Etiologia e fatores de risco

  • Mycobacterium tuberculosis

    infecciosa

    Bacilo aeróbio estrito, de parede rica em ácidos micólicos. A parede lipídica resiste à digestão lisossomal e é o que impede a resolução da infecção pela via fagocítica comum, obrigando o hospedeiro a mudar de estratégia.

Fatores de risco

  • Imunossupressão celular (HIV, corticoterapia, anti-TNF)estabelecidoO granuloma depende de linfócitos T CD4+ e de TNF para se manter organizado. Sem eles, o agregado se desfaz e o bacilo dissemina — daí a tuberculose miliar nesses pacientes.
  • Desnutrição, diabetes e etilismoestabelecidoComprometem a função de macrófagos e de linfócitos T, reduzindo a capacidade de contenção do bacilo em lesões antigas.
  • Silicose e exposição a poeiras mineraisestabelecidoA partícula inorgânica satura o macrófago alveolar e prejudica sua atividade microbicida, aumentando de forma marcante o risco de tuberculose ativa.

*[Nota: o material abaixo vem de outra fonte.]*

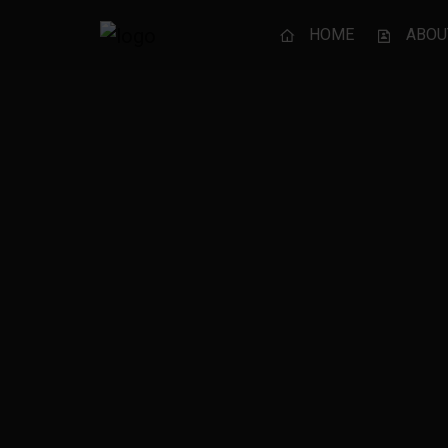
HOME
ABOU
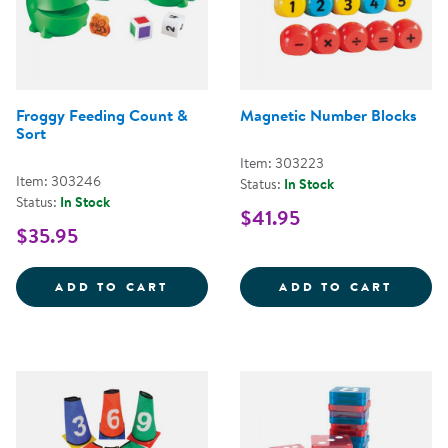
Froggy Feeding Count &
Magnetic Number Blocks
Sort
Item: 303223
Item: 303246
Status:
In Stock
Status:
In Stock
$41.95
$35.95
FROGGY FEEDING COUNT &AMP;
MAGNE
ADD TO CART
ADD TO CART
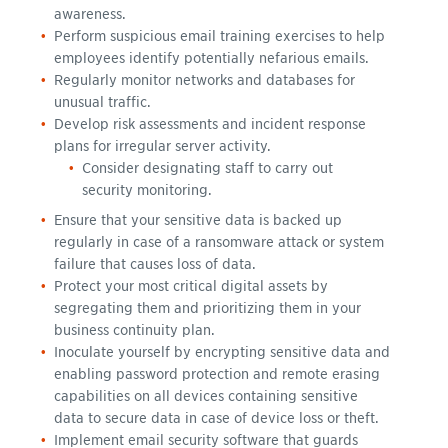
awareness.
Perform suspicious email training exercises to help
employees identify potentially nefarious emails.
Regularly monitor networks and databases for
unusual traffic.
Develop risk assessments and incident response
plans for irregular server activity.
Consider designating staff to carry out
security monitoring.
Ensure that your sensitive data is backed up
regularly in case of a ransomware attack or system
failure that causes loss of data.
Protect your most critical digital assets by
segregating them and prioritizing them in your
business continuity plan.
Inoculate yourself by encrypting sensitive data and
enabling password protection and remote erasing
capabilities on all devices containing sensitive
data to secure data in case of device loss or theft.
Implement email security software that guards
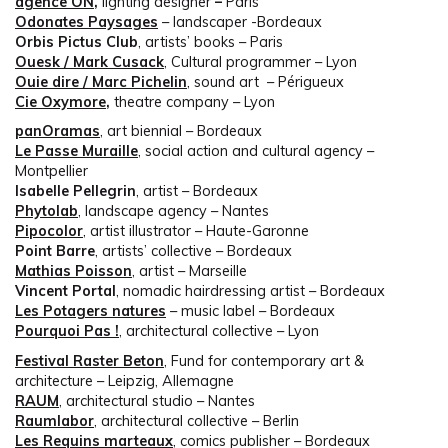
agence ON
,
lighting designer
–
Paris
Odonates Paysages
– landscaper -Bordeaux
Orbis Pictus Club
, artists’ books – Paris
Ouesk / Mark Cusack
, Cultural programmer – Lyon
Ouie dire / Marc Pichelin
, sound art – Périgueux
Cie Oxymore
,
theatre company – Lyon
panOramas
, art biennial – Bordeaux
Le Passe Muraille
, social action and cultural agency –
Montpellier
Isabelle Pellegrin
, artist – Bordeaux
Phytolab
, landscape agency – Nantes
Pipocolor
, artist illustrator – Haute-Garonne
Point Barre
, artists’ collective – Bordeaux
Mathias Poisson
, artist – Marseille
Vincent Portal
, nomadic hairdressing artist – Bordeaux
Les Potagers natures
– music label – Bordeaux
Pourquoi Pas !
, architectural collective – Lyon
Festival Raster Beton
, Fund for contemporary art &
architecture – Leipzig, Allemagne
RAUM
, architectural studio – Nantes
Raumlabor
, architectural collective – Berlin
Les Requins marteaux
, comics publisher – Bordeaux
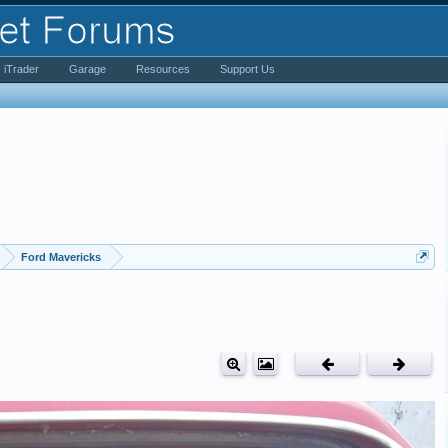
iTrader
Garage
Resources
Support Us
Ford Mavericks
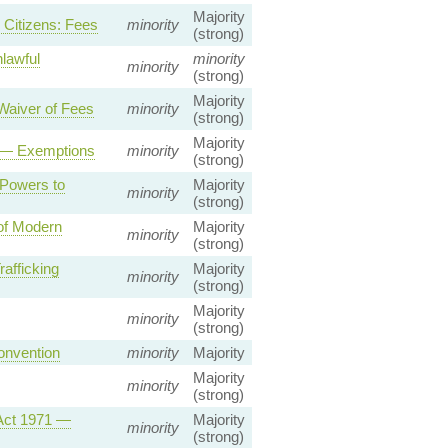
Majority
 Citizens: Fees
minority
(strong)
lawful
minority
minority
(strong)
Majority
Waiver of Fees
minority
(strong)
Majority
es — Exemptions
minority
(strong)
 Powers to
Majority
minority
(strong)
 of Modern
Majority
minority
(strong)
afficking
Majority
minority
(strong)
Majority
minority
(strong)
onvention
minority
Majority
Majority
minority
(strong)
 Act 1971 —
Majority
minority
(strong)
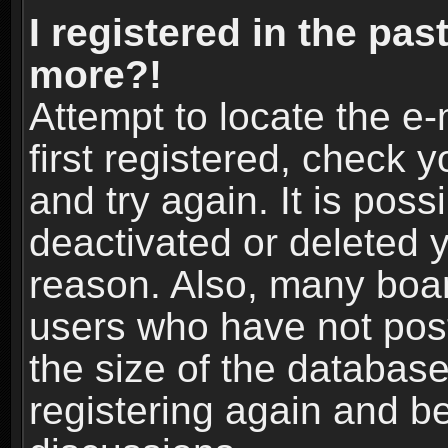
I registered in the pas
more?!
Attempt to locate the e
first registered, check
and try again. It is pos
deactivated or deleted 
reason. Also, many boa
users who have not post
the size of the database
registering again and b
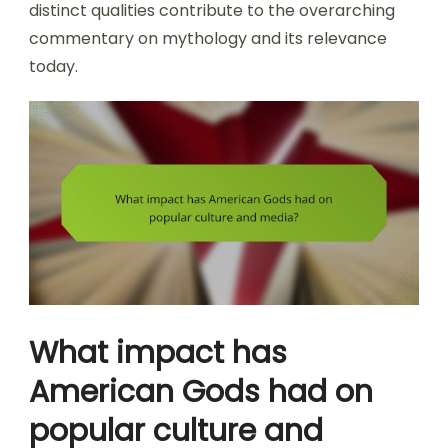
distinct qualities contribute to the overarching
commentary on mythology and its relevance
today.
What impact has
American Gods had on
popular culture and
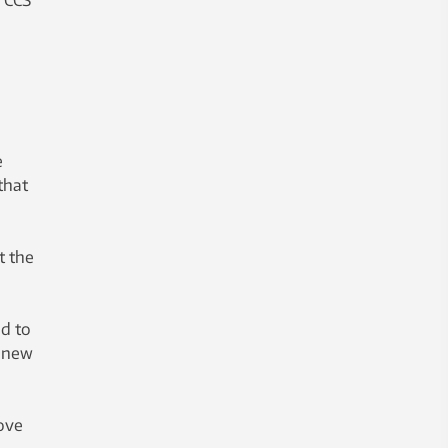
e
that
t the
ad to
f new
rove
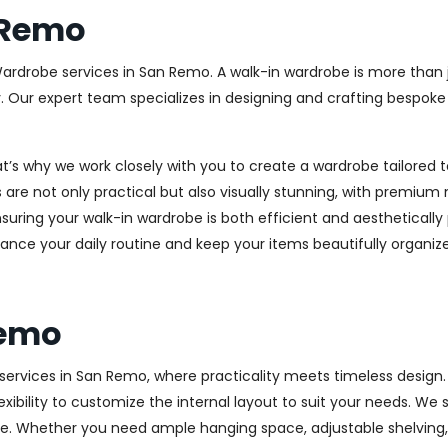
 Remo
Wardrobe services in San Remo. A walk-in wardrobe is more than j
y. Our expert team specializes in designing and crafting bespok
at’s why we work closely with you to create a wardrobe tailore
 are not only practical but also visually stunning, with premium 
ring your walk-in wardrobe is both efficient and aesthetically 
ance your daily routine and keep your items beautifully organiz
Remo
rvices in San Remo, where practicality meets timeless design. H
xibility to customize the internal layout to suit your needs. We
e. Whether you need ample hanging space, adjustable shelving, o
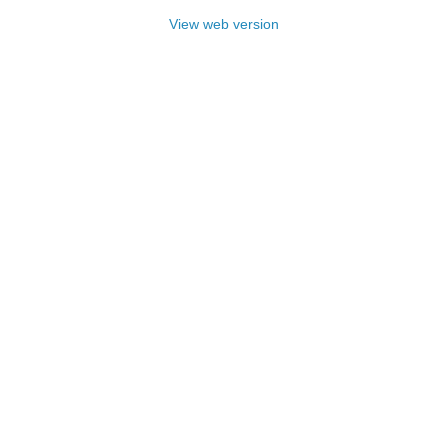
View web version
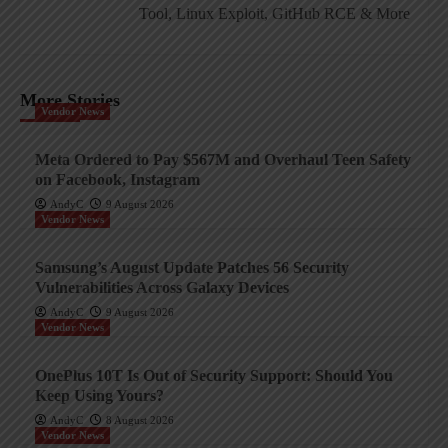
Tool, Linux Exploit, GitHub RCE & More
More Stories
Vendor News
Meta Ordered to Pay $567M and Overhaul Teen Safety
on Facebook, Instagram
AndyC
9 August 2026
Vendor News
Samsung’s August Update Patches 56 Security
Vulnerabilities Across Galaxy Devices
AndyC
9 August 2026
Vendor News
OnePlus 10T Is Out of Security Support: Should You
Keep Using Yours?
AndyC
8 August 2026
Vendor News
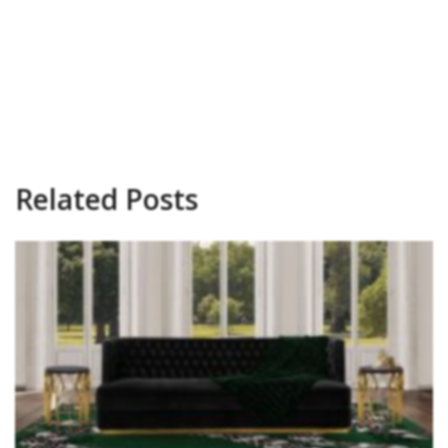
Related Posts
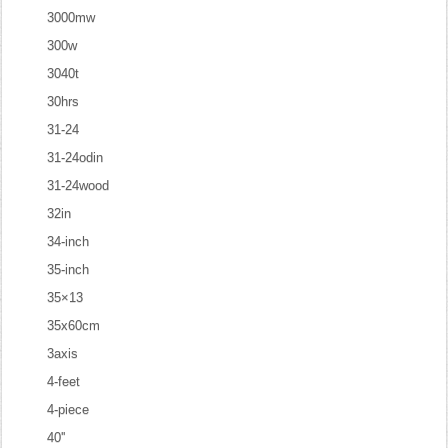
3000mw
300w
3040t
30hrs
31-24
31-24odin
31-24wood
32in
34-inch
35-inch
35×13
35x60cm
3axis
4-feet
4-piece
40''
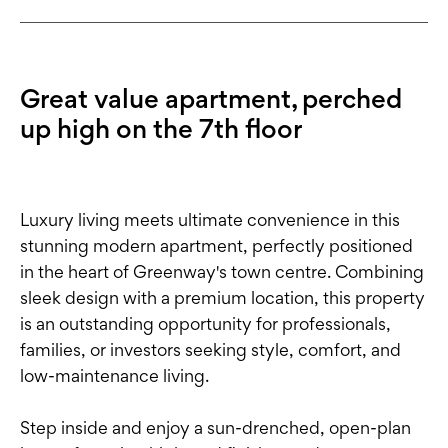
Great value apartment, perched
up high on the 7th floor
Luxury living meets ultimate convenience in this
stunning modern apartment, perfectly positioned
in the heart of Greenway's town centre. Combining
sleek design with a premium location, this property
is an outstanding opportunity for professionals,
families, or investors seeking style, comfort, and
low-maintenance living.
Step inside and enjoy a sun-drenched, open-plan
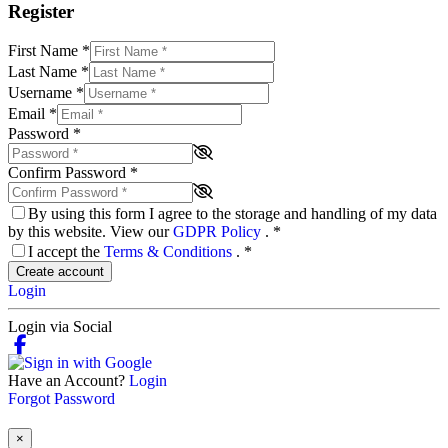
Register
First Name
*
Last Name
*
Username
*
Email
*
Password
*
Confirm Password
*
By using this form I agree to the storage and handling of my data
by this website. View our
GDPR Policy
.
*
I accept the
Terms & Conditions
.
*
Create account
Login
Login via Social
Have an Account?
Login
Forgot Password
×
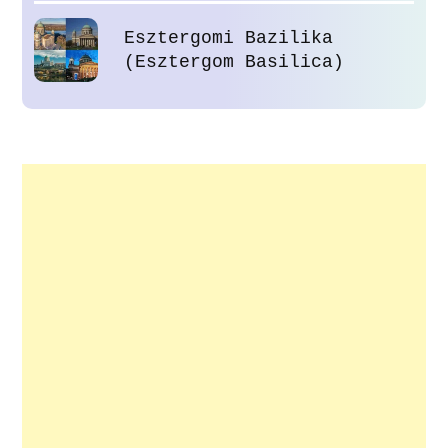
Esztergomi Bazilika
(Esztergom Basilica)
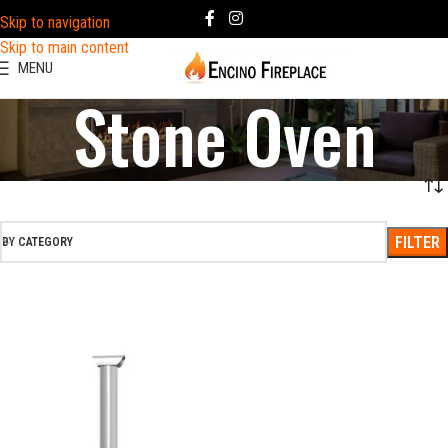
Skip to navigation
Skip to main content
MENU
Stone Oven
FILTER
BY CATEGORY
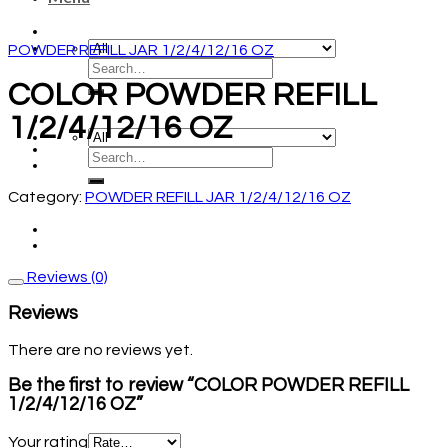
POWDER REFILL JAR 1/2/4/12/16 OZ
COLOR POWDER REFILL
1/2/4/12/16 OZ
Category:
POWDER REFILL JAR 1/2/4/12/16 OZ
Reviews (0)
Reviews
There are no reviews yet.
Be the first to review “COLOR POWDER REFILL
1/2/4/12/16 OZ”
Your rating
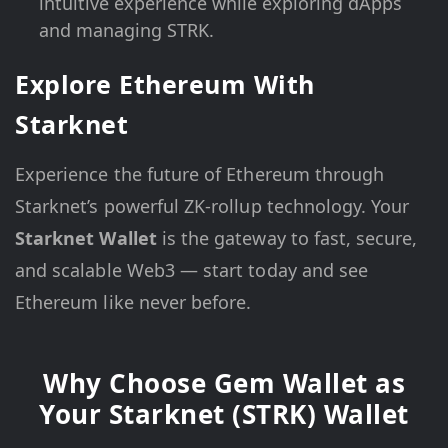
intuitive experience while exploring dApps
and managing STRK.
Explore Ethereum With
Starknet
Experience the future of Ethereum through
Starknet’s powerful ZK-rollup technology. Your
Starknet Wallet
is the gateway to fast, secure,
and scalable Web3 — start today and see
Ethereum like never before.
Why Choose Gem Wallet as
Your Starknet (STRK) Wallet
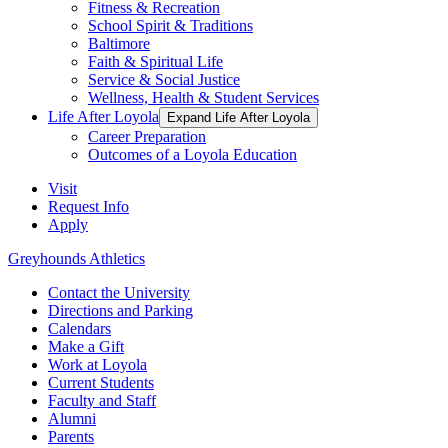
Fitness & Recreation
School Spirit & Traditions
Baltimore
Faith & Spiritual Life
Service & Social Justice
Wellness, Health & Student Services
Life After Loyola
Expand Life After Loyola
Career Preparation
Outcomes of a Loyola Education
Visit
Request Info
Apply
Greyhounds Athletics
Contact the University
Directions and Parking
Calendars
Make a Gift
Work at Loyola
Current Students
Faculty and Staff
Alumni
Parents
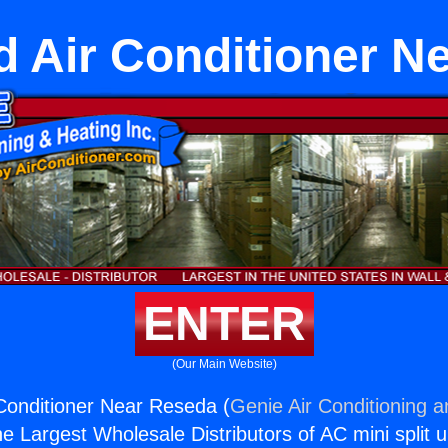
d Air Conditioner N
ENTER
(Our Main Website)
Conditioner Near Reseda (
Genie Air Conditioning a
the Largest Wholesale Distributors of AC mini split u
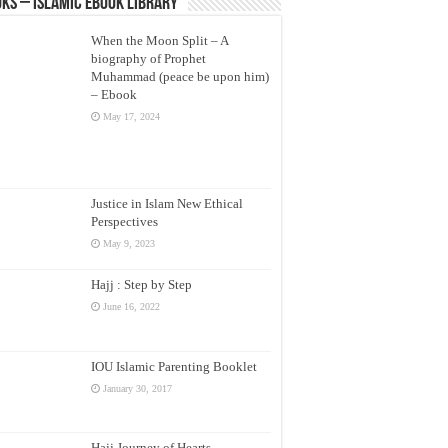
ks – Islamic eBook Library
When the Moon Split – A
biography of Prophet
Muhammad (peace be upon him)
– Ebook
May 17, 2024
Justice in Islam New Ethical
Perspectives
May 9, 2023
Hajj : Step by Step
June 16, 2022
IOU Islamic Parenting Booklet
January 30, 2017
Hajj Journey of Hearts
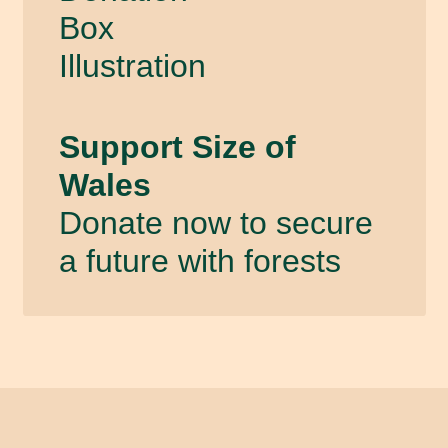
Support Size of
Wales
Donate now to secure
a future with forests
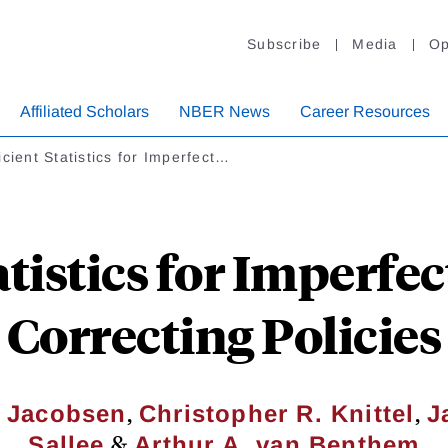
Subscribe
Media
Op
Affiliated Scholars
NBER News
Career Resources
icient Statistics for Imperfect…
atistics for Imperfec
Correcting Policies
,
,
. Jacobsen
Christopher R. Knittel
J
&
Sallee
Arthur A. van Benthem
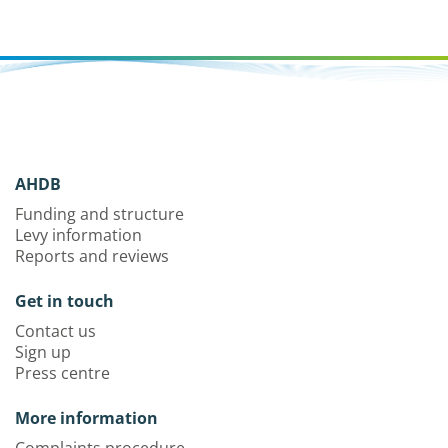
AHDB
Funding and structure
Levy information
Reports and reviews
Get in touch
Contact us
Sign up
Press centre
More information
Complaints procedure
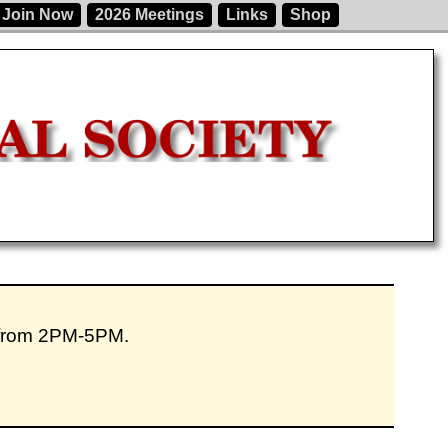
Join Now
2026 Meetings
Links
Shop
 from 2PM-5PM.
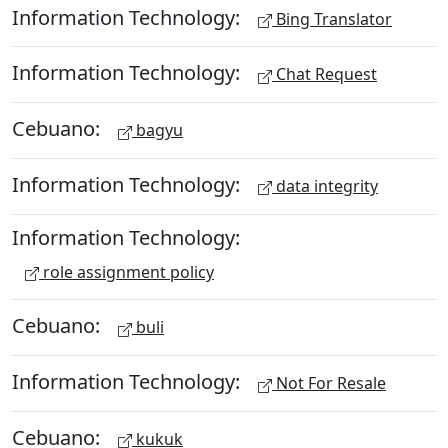
Information Technology:
Bing Translator
Information Technology:
Chat Request
Cebuano:
bagyu
Information Technology:
data integrity
Information Technology:
role assignment policy
Cebuano:
buli
Information Technology:
Not For Resale
Cebuano:
kukuk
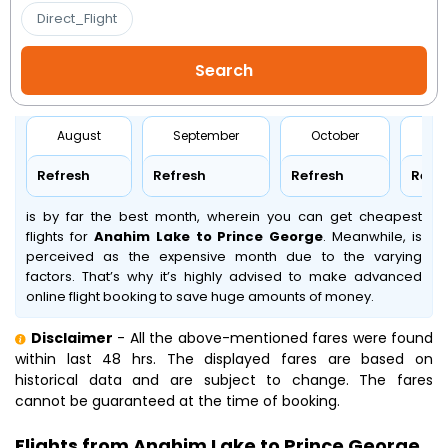
Direct_Flight
August
September
October
No
Refresh
Refresh
Refresh
Refr
is by far the best month, wherein you can get cheapest
flights for
Anahim Lake to Prince George
. Meanwhile,
is
perceived as the expensive month due to the varying
factors. That’s why it’s highly advised to make advanced
online flight booking to save huge amounts of money.
Disclaimer
- All the above-mentioned fares were found
within last 48 hrs. The displayed fares are based on
historical data and are subject to change. The fares
cannot be guaranteed at the time of booking.
Flights from Anahim Lake to Prince George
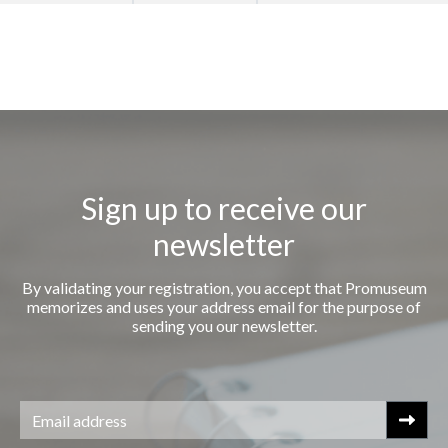
Sign up to receive our
newsletter
By validating your registration, you accept that Promuseum
memorizes and uses your address email for the purpose of
sending you our newsletter.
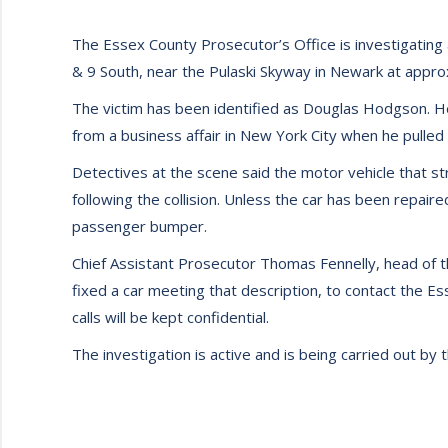
The Essex County Prosecutor’s Office is investigating a
& 9 South, near the Pulaski Skyway in Newark at appro
The victim has been identified as Douglas Hodgson. 
from a business affair in New York City when he pulled h
Detectives at the scene said the motor vehicle that s
following the collision. Unless the car has been repair
passenger bumper.
Chief Assistant Prosecutor Thomas Fennelly, head of th
fixed a car meeting that description, to contact the 
calls will be kept confidential.
The investigation is active and is being carried out by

Do gatilho à manifestação clínica

Cada seta responde a uma pergunta: por que o próximo evento acontece?

Mecanismo patológico geral

O conceito reutilizável primeiro, a aplicação a esta doença depois. Separar os dois é o que permite reconhecer o mesmo mecanismo em outro órgão.

  • Infecção persistente

    Agentes que sobrevivem dentro de fagócitos ou em nichos protegidos impõem uma resposta prolongada. A morfologia resultante fala mais da estratégia de evasão do agente do que de sua identidade: quem bloqueia a fusão fagolisossomal produz granuloma; quem lisa a célula produz supuração. Identificar o agente exige coloração especial, cultura ou biologia molecular — a morfologia sugere, raramente prova.

    Nesta doença: O bacilo inalado é fagocitado pelo macrófago alveolar, mas bloqueia a maturação do fagossomo e a fusão com o lisossomo. Ele então se multiplica dentro da própria célula que deveria destruí-lo — o que torna a fagocitose ineficaz e transfere a tarefa de contenção para a imunidade celular adaptativa.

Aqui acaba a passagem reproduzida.